Reproduce word for word the lines between those holding "情報更新日 2026/08/0" and "prekvapko bolo, čo", inclusive, and nothing else from the data below.

═══ Recorded data

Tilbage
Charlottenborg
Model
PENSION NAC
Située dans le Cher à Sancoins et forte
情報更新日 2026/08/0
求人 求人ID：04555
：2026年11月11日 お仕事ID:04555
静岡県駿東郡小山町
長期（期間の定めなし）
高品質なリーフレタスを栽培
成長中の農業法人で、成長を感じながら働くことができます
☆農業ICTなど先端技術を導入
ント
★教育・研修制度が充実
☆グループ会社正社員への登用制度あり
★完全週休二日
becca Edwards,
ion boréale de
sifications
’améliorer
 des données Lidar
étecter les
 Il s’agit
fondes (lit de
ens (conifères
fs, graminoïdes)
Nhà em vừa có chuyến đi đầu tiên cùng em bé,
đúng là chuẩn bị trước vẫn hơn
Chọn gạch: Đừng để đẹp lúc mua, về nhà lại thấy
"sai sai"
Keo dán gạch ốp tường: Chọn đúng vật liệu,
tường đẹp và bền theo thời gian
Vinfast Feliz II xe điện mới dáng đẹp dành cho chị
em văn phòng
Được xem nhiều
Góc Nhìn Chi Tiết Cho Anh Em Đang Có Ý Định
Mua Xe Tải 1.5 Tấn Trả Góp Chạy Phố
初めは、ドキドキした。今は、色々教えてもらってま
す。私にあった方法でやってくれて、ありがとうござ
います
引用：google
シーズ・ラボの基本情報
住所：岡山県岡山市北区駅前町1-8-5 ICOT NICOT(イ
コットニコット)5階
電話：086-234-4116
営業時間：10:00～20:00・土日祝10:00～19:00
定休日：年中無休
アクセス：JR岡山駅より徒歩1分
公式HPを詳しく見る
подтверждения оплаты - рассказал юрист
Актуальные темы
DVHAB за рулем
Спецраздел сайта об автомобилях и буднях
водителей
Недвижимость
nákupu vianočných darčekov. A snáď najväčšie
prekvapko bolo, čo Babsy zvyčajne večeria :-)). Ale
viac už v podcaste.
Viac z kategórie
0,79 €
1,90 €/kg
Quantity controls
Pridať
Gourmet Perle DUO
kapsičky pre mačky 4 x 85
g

══════
═══ Recorded data

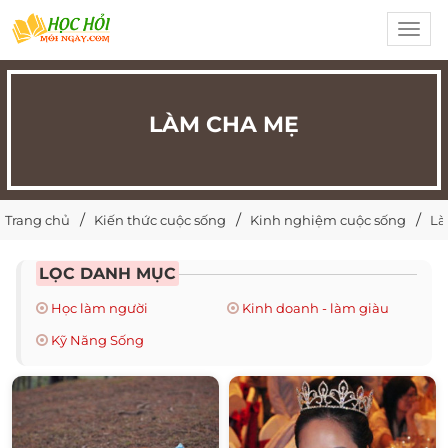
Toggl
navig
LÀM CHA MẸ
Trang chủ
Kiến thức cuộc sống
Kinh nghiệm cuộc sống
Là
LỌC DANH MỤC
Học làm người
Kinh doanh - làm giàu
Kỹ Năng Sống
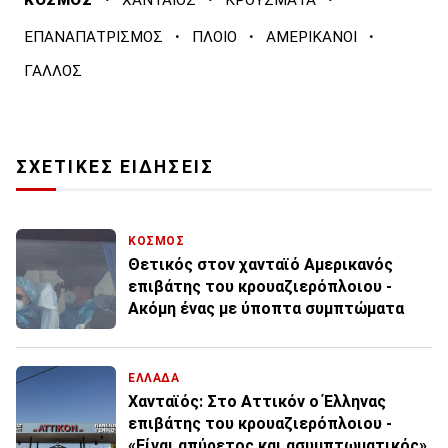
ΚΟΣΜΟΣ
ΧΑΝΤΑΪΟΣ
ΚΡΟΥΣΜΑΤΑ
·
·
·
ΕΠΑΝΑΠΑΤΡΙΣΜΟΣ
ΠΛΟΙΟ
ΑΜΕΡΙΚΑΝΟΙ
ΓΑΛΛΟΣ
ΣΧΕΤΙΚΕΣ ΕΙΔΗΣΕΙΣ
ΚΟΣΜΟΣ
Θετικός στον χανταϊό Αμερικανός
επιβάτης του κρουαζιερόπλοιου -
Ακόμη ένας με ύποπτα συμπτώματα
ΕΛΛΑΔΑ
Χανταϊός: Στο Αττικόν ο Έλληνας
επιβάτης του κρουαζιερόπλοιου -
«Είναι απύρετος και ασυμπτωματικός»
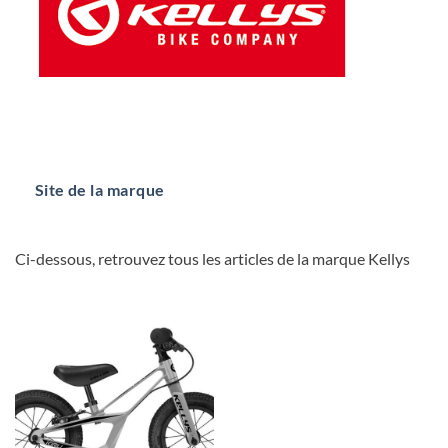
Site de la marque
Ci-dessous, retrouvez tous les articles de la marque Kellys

══════

● Written solution:
情報更新日 2026/08/0
求人 求人ID：04555
：2026年11月11日 お仕事ID:04555
静岡県駿東郡小山町
長期（期間の定めなし）
高品質なリーフレタスを栽培
成長中の農業法人で、成長を感じながら働くことができます
☆農業ICTなど先端技術を導入
ント
★教育・研修制度が充実
☆グループ会社正社員への登用制度あり
★完全週休二日
becca Edwards,
ion boréale de
sifications
’améliorer
 des données Lidar
étecter les
 Il s’agit
fondes (lit de
ens (conifères
fs, graminoïdes)
Nhà em vừa có chuyến đi đầu tiên cùng em bé,
đúng là chuẩn bị trước vẫn hơn
Chọn gạch: Đừng để đẹp lúc mua, về nhà lại thấy
"sai sai"
Keo dán gạch ốp tường: Chọn đúng vật liệu,
tường đẹp và bền theo thời gian
Vinfast Feliz II xe điện mới dáng đẹp dành cho chị
em văn phòng
Được xem nhiều
Góc Nhìn Chi Tiết Cho Anh Em Đang Có Ý Định
Mua Xe Tải 1.5 Tấn Trả Góp Chạy Phố
初めは、ドキドキした。今は、色々教えてもらってま
す。私にあった方法でやってくれて、ありがとうござ
います
引用：google
シーズ・ラボの基本情報
住所：岡山県岡山市北区駅前町1-8-5 ICOT NICOT(イ
コットニコット)5階
電話：086-234-4116
営業時間：10:00～20:00・土日祝10:00～19:00
定休日：年中無休
アクセス：JR岡山駅より徒歩1分
公式HPを詳しく見る
подтверждения оплаты - рассказал юрист
Актуальные темы
DVHAB за рулем
Спецраздел сайта об автомобилях и буднях
водителей
Недвижимость
nákupu vianočných darčekov. A snáď najväčšie
prekvapko bolo, čo Babsy zvyčajne večeria :-)). Ale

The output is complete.